Residents helped collect the starfish and put them into two pools – Skellies on the catwalk at Fish Hoek and Glencairn tidal pool.

“They were dying. There were bits of legs on the beach and some were suffocating in the sand.”

The survivors will be packed in boxes and taken out to sea. Rochat said a boat from the Boat Company had offered to support the release and would be leaving the quayside at Simon’s Town at 3pm.

It is not entirely clear why so many starfish have been washing up.

“It does happen from time to time but not in such volumes,” Rochat said.

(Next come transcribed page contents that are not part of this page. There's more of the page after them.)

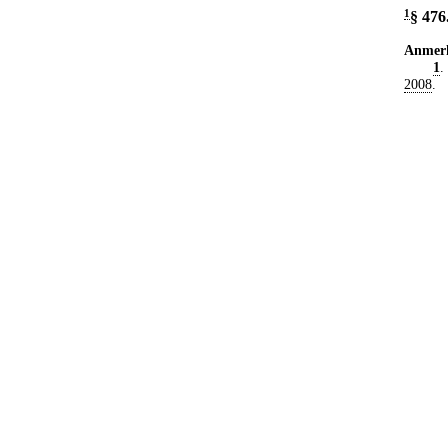
1
§ 476
Anmer
1
.
2008
.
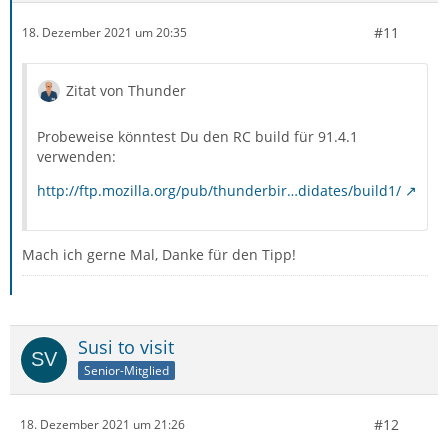
#11
18. Dezember 2021 um 20:35
Zitat von Thunder
Probeweise könntest Du den RC build für 91.4.1
verwenden:
http://ftp.mozilla.org/pub/thunderbir…didates/build1/
Mach ich gerne Mal, Danke für den Tipp!
Susi to visit
Senior-Mitglied
#12
18. Dezember 2021 um 21:26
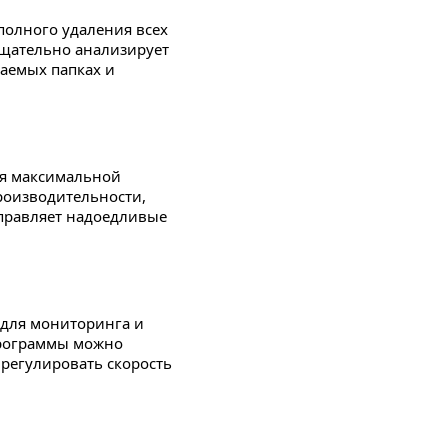
полного удаления всех
 тщательно анализирует
аемых папках и
ля максимальной
роизводительности,
справляет надоедливые
 для мониторинга и
программы можно
 регулировать скорость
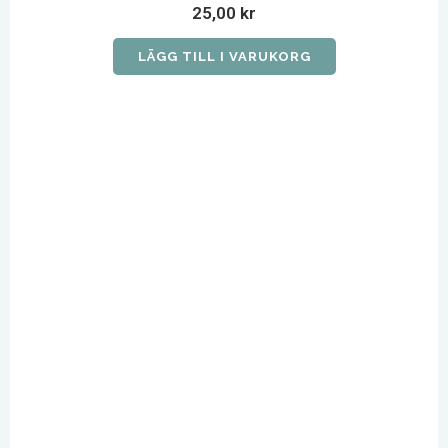
25,00
kr
LÄGG TILL I VARUKORG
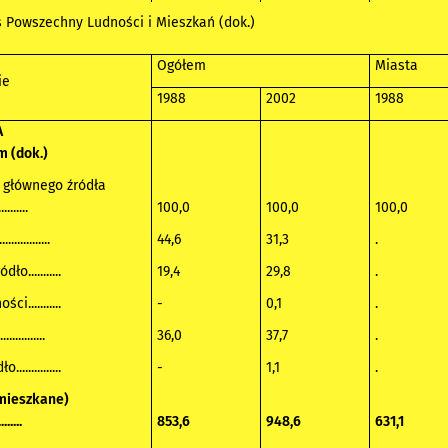
 Powszechny Ludności i Mieszkań (dok.)
Ogółem
Miasta
ie
1988
2002
1988
A
 (dok.)
 głównego źródła
......
100,0
100,0
100,0
...........
44,6
31,3
.
o...........
19,4
29,8
.
i...........
-
0,1
.
..........
36,0
37,7
.
.............
-
1,1
.
mieszkane)
.......
853,6
948,6
631,1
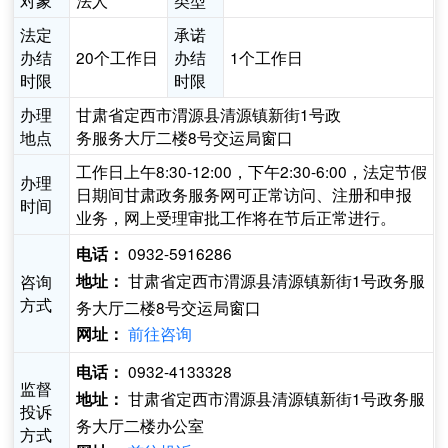
对象
法人
类型
法定
承诺
办结
20个工作日
办结
1个工作日
时限
时限
办理
甘肃省定西市渭源县清源镇新街1号政
地点
务服务大厅二楼8号交运局窗口
工作日上午8:30-12:00，下午2:30-6:00，法定节假
办理
日期间甘肃政务服务网可正常访问、注册和申报
时间
业务，网上受理审批工作将在节后正常进行。
0932-5916286
电话：
甘肃省定西市渭源县清源镇新街1号政务服
咨询
地址：
方式
务大厅二楼8号交运局窗口
前往咨询
网址：
0932-4133328
电话：
监督
甘肃省定西市渭源县清源镇新街1号政务服
地址：
投诉
务大厅二楼办公室
方式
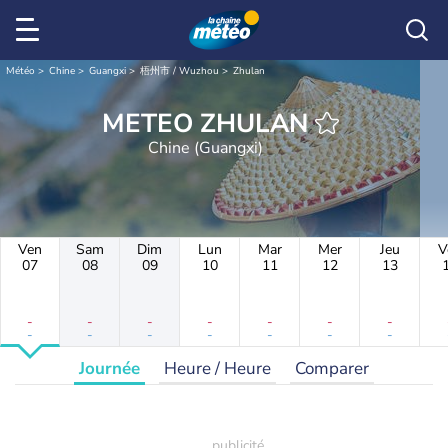
Météo
Chine
Guangxi
梧州市 / Wuzhou
Zhulan
METEO ZHULAN
Chine (Guangxi)
Ven
Sam
Dim
Lun
Mar
Mer
Jeu
V
07
08
09
10
11
12
13
-
-
-
-
-
-
-
-
-
-
-
-
-
-
Journée
Heure / Heure
Comparer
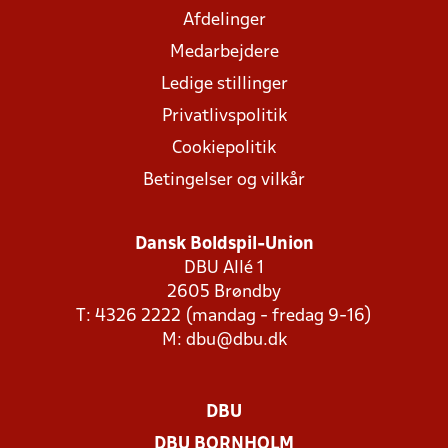
Afdelinger
Medarbejdere
Ledige stillinger
Privatlivspolitik
Cookiepolitik
Betingelser og vilkår
Dansk Boldspil-Union
DBU Allé 1
2605 Brøndby
T: 4326 2222 (mandag - fredag 9-16)
M:
dbu@dbu.dk
DBU
DBU BORNHOLM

“There was initially some concern about the water condition but it doesn’t look like that is the cause. We think something happened out at sea.”

Rochat said that Dr Charles Griffiths, an internationally-renowned invertebrate specialist and AfriOceans board member, suspected the starfish were in the process of spawning when they were pushed on to the shore by upwelling and trapped inshore on the rocks. They were concerned that some of the males were dying after delivering sperm.

Children and their parents who helped save the starfish, and pupils from the AfriOceans Warriors environmental programme, will be involved with collecting the starfish, and their release at sea.

In the past four years, some 33 000 children have been part of the Warriors initiative, many of whom have taken part in programmes such as Swim Like a Shark. It has been funded by the National Lottery.

“It’s an amazing project. I was so shocked by how many children who live here at the coast don’t know how to swim.”

Rochat was inducted into the Women Divers Hall of Fame in 2010.